Imposing some security on the lifetime of raw pointers to recycled objects

Started by
8 comments, last by Alberth 5 years, 8 months ago

 

When recycling direct pointers into a pool of allocated objects whose lifetimes are controlled by well defined periods (eg session, permanent or temporary ("user")), are there any additional clever security measures I can employ to make sure local copies of these pointers are more likely to not be used outside the object's life cycle?

 
That is, I'm not able to ensure anything as soon as I emit a raw pointer in the first place, so it's not like I want to prevent the user from being able to segfault the program if they're reckless or go out of their way to do so, but I would still prefer if there was some sort of mental barrier that would ensure the programmer is aware of the pointer's lifetime. These raw references are not to be given out in bulk, but are rather likely limited to something like 1-5 instances. I do not want to make them smart pointers as the pool must be free-able regardless of any dangling references.
 
Two options I can think of are:
 
1) add a layer of indirection and instead of providing raw pointers directly hand out internally managed weak pointer style wrappers. These could be set to null when a pool is freed or an object is recycled, but would in no way prevent the programmer from making local copies anyway,
2) force the programmer to use specific context-sensitive calls to retrieve the pointer in the first place that spell out "caveat emptor". Eg something like GetSessionPointer(), GetPermanentPointer() and GetUserPointer().
 
Cleanup of pool data is performed when a session is terminated (eg when a level/chunk is unloaded), the program closes or the user manually decides to free up temporary memory. A callback is invoked to notify the programmer when this occurs.
 
In the past I've opted to using individual allocations, but there are a few classes of objects that I wish to manage in bulk (these are mostly related general speed improvements, serialization of level data, etc).
 
Any thoughts how to add additional security on top of this? What's the best approach in a production environment? 
Advertisement

Give user a handle (ie some unique number to detect he is querying an existing block), and have him to get the raw pointer each time using the handle, ie he shouldn't store it anywhere. The callback then indicates the handle has expired (you increment the number of the block, or give it a new globally unique value or whatever), and a new handle must be obtained.

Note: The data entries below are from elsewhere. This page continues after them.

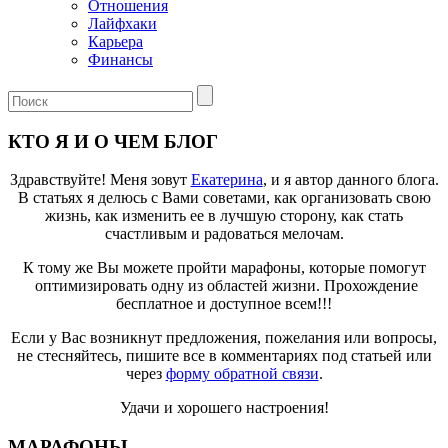
Отношения
Лайфхаки
Карьера
Финансы
КТО Я И О ЧЕМ БЛОГ
Здравствуйте! Меня зовут
Екатерина
, и я автор данного блога.
В статьях я делюсь с Вами советами, как организовать свою
жизнь, как изменить ее в лучшую сторону, как стать
счастливым и радоваться мелочам.
К тому же Вы можете пройти марафоны, которые помогут
оптимизировать одну из областей жизни. Прохождение
бесплатное и доступное всем!!!
Если у Вас возникнут предложения, пожелания или вопросы,
не стесняйтесь, пишите все в комментариях под статьей или
через
форму обратной связи
.
Удачи и хорошего настроения!
МАРАФОНЫ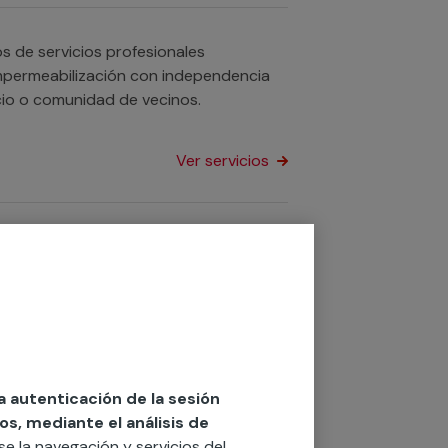
 de servicios profesionales
 impermeabilización con independencia
ata de tu hogar, negocio o comunidad de vecinos.
Ver servicios
es te ayudarán a solucionar cualquier
o negocio.
Ver servicios
la autenticación de la sesión
os, mediante el análisis de
 piscinas? Contamos con equipos de
rse la navegación y servicios del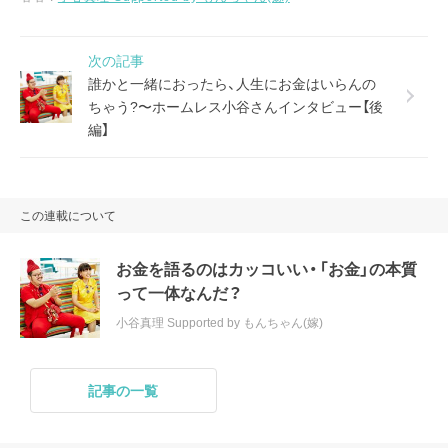
次の記事
誰かと一緒におったら、人生にお金はいらんの
ちゃう?〜ホームレス小谷さんインタビュー【後
編】
この連載について
お金を語るのはカッコいい・「お金」の本質
って一体なんだ？
小谷真理 Supported by もんちゃん(嫁)
記事の一覧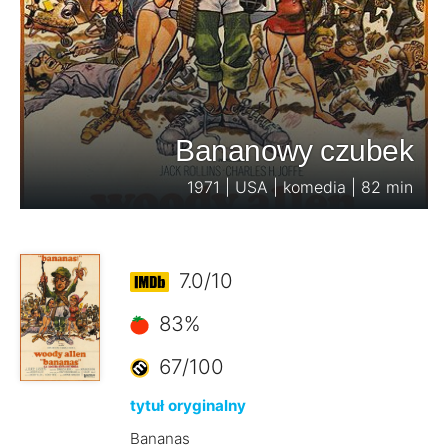
Bananowy czubek
1971 | USA | komedia | 82 min
7.0/10
83%
67/100
tytuł oryginalny
Bananas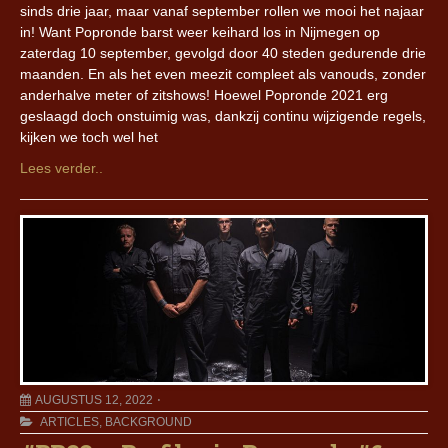
sinds drie jaar, maar vanaf september rollen we mooi het najaar
in! Want Popronde barst weer keihard los in Nijmegen op
zaterdag 10 september, gevolgd door 40 steden gedurende drie
maanden. En als het even meezit compleet als vanouds, zonder
anderhalve meter of zitshows! Hoewel Popronde 2021 erg
geslaagd doch onstuimig was, dankzij continu wijzigende regels,
kijken we toch wel het
Lees verder..
AUGUSTUS 12, 2022
ARTICLES
,
BACKGROUND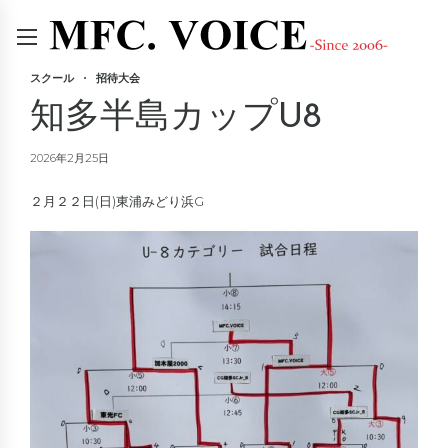
スクール
招待大会
知多半島カップU8
2026年2月25日
２月２２日(日)東浦みどり浜G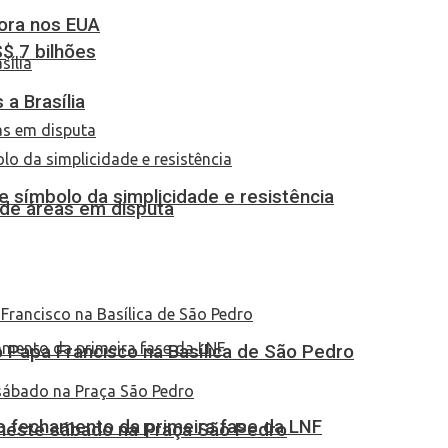
dora nos EUA
S$ 7 bilhões
a Brasília
 símbolo da simplicidade e resistência
 de áreas em disputa
Papa Francisco na Basílica de São Pedro
no fechamento da primeira fase da LNF
 neste sábado na Praça São Pedro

For convenience, you might want to reserve eg handle value 0 for "invalid handle", so there is a simple value to store in the handle to denote "needs a new session".

 

In the end, it's all down to how much do you trust your users. On the other hand, these things can be hairy to figure out, so it might even be beneficial for the user, as stuff will die when you're not following the rules.

I would use a light-weight wrapper object that implements operator bool() and operator->() at the very least, so you get pointer-like semantics and usage with the option to add behavior as necessary. For instance, you could make the copy constructor explicit so users can still copy the handle, while also allowing one to easily locate such copies through static analysis. Or if you're feeling clever, you could even add tracing/logging to copies, access, etc., so if/when something goes wrong, there's a "chain of custody" so to speak that let's you identify errant usage. Anything like this can also be compiled out in production builds so there's almost no overhead.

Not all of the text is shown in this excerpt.